Can a bottle be three-dimensional trademark?
Last March, we discussed the controversy of three-dimensional trademarks. Today, we are focusing on the recent controversy generated by the registration of the three-dimensional trademark owned by VOSS OF NORWAY ASA. It consists on a transparent cylindrical bottle with a gray cap. The referred application was cancelled.
The Court of Justice of the European Union confirmed the decision issued by the General Court, which upheld the cancellation action filed by a third party against such three-dimensional trademark on the basis of lack of distinctive character.
The decision of the General Court was based on two arguments considering the cancellation action:
- Drinks are usually sold in bottles, cans or other types of packaging with a label containing a distinctive word or figurative sign that serves to distinguish them from others in the market.
- All drinks are often sold in bottles that share common elements although they may have small differences in their respective appearance.

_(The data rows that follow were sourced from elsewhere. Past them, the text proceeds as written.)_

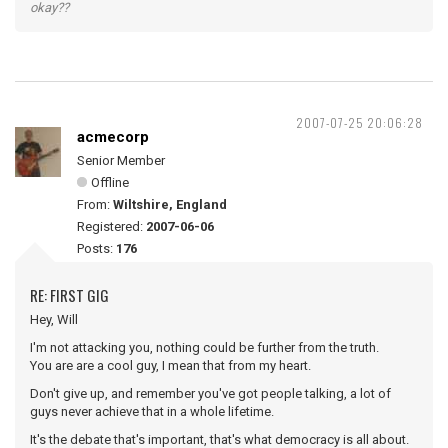
okay??
2007-07-25 20:06:28
acmecorp
Senior Member
Offline
From:
Wiltshire, England
Registered:
2007-06-06
Posts:
176
RE: FIRST GIG
Hey, Will
I'm not attacking you, nothing could be further from the truth.
You are are a cool guy, I mean that from my heart.
Don't give up, and remember you've got people talking, a lot of
guys never achieve that in a whole lifetime.
It's the debate that's important, that's what democracy is all about.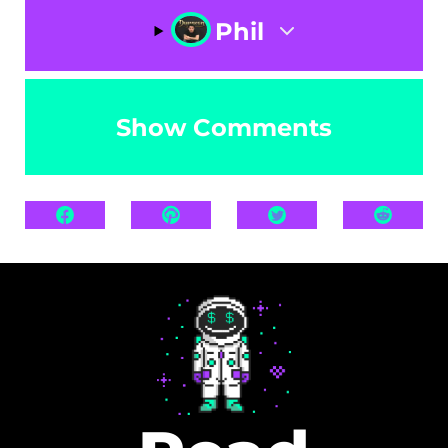
Phil
Show Comments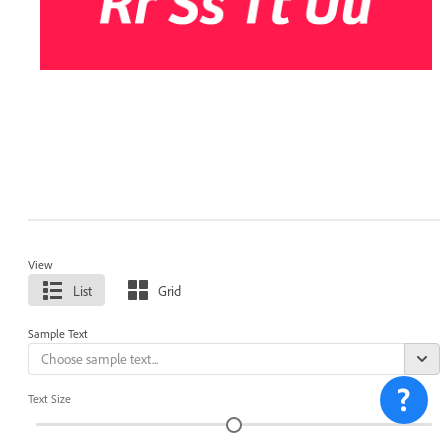
View
List
Grid
Sample Text
Text Size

In this case, in relation to the first argument, VOSS OF NORWAY ASA did not provide arguments to convince the Court of Justice. (It should be considered also that the same bottle in dispute is being sold by VOSS OF NORWAY ASA with the corresponding label).
Regarding the second argument, the Court upheld the arguments of the General Court stating the shape of the bottle subject to be registered as three-dimensional trademark is not significantly different from the shape of other bottles used for other beverages. In this sense, the combination of non-distinctive elements “per se” do not constitute a distinctive three-dimensional trademark.
We will see how the OHIM guidelines concerning three-dimensional trademarks evolve. However, it seems that a three-dimensional trademark must comply with the same legal requirements of any other type of trademark.